The left magneto separated except for the mounting ring and a portion of the internal drive. The right magneto separated and was not recovered. The ignition harness leads were found cut and impact damaged. The oil sump was impact damaged and the left rear corner was breached. The oil pump was attached with impact damage and the pump gears were exposed. The oil cooler separated and was not recovered. The remote-mounted oil filter separated and was not recovered. The engine-driven fuel pump was attached and the fuel hoses and fittings were damaged. The fuel pump was removed and disassembled. The drive coupling was intact. The fuel pump could be manually rotated, but mud inside the pump housing resulted in rotation difficulty. The impeller blades were intact. No fuel was present in the fuel pump cavity. The fuel manifold valve and fuel lines separated and were not recovered. The fuel metering unit and throttle body remained attached to the airframe nacelle.

The starter motor separated but was recovered. The starter adapter was attached and had impact damage to the starter motor mount. The engine driven alternator separated and was not recovered. The instrument air pump was not recovered. The instrument air pump drive remained attached to the accessory gear. The pump drive was inspected and was intact. The propeller governor separated and was not recovered.

Teardown Examinations of Engines, Turbochargers, and Propellers

Both engines and their respective turbocharger components were transported to Continental Motors, Mobile, Alabama, for teardown and analytical inspections. Teardown examinations of both the left and right engines showed heavy impact and water damage. No preimpact anomalies were noted during the examinations of the engines. Teardown examination of the turbochargers exhibited characteristics of normal operation with no discrepancies noted that would have prevented or degraded normal turbocharger operation before the in-flight breakup/impact. Damage to both engines and their respective turbochargers was consistent with high impact forces. For more detailed information, see the engine teardown and turbocharger examination report in the public docket for this accident.
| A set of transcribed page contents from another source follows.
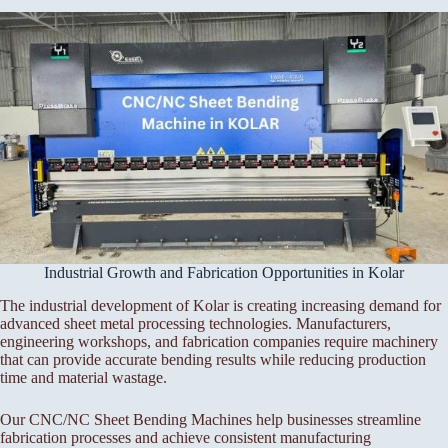
Industrial Growth and Fabrication Opportunities in Kolar
The industrial development of Kolar is creating increasing demand for
advanced sheet metal processing technologies. Manufacturers,
engineering workshops, and fabrication companies require machinery
that can provide accurate bending results while reducing production
time and material wastage.
Our CNC/NC Sheet Bending Machines help businesses streamline
fabrication processes and achieve consistent manufacturing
The propeller assemblies were transported to McCauley Propellers, Wichita, Kansas, for teardown and analytical inspections. Teardown examinations of both left and right propellers showed damage resulting from the impact sequence. There were no indications of any type of propeller failure or malfunction before the breakup and impact. Both the left and right propellers displayed signatures consistent with rotation at impact. Exact engine power levels were not determined. Both propellers displayed impact signature markings or component positions indicating that the blades were operating at about a 15° reference angle measured at the 30-inch blade radial station during the impact sequence. 

Medical And Pathological Information

The Hennepin County Medical Examiner's Office, Minneapolis, Minnesota, performed an autopsy of the pilot. The cause of death was blunt trauma.

Toxicology testing performed at the FAA Forensic Sciences Laboratory identified no drugs, ethanol, or carbon monoxide.

1 comment:

Anonymous said...

The Aircraft and Owner/Operator Information data in the report shows the plane as manufactured in 1959 but it was issued its airworthiness certificate in 1979. The 421s went into production in 1967, with the C model being introduced in 1976.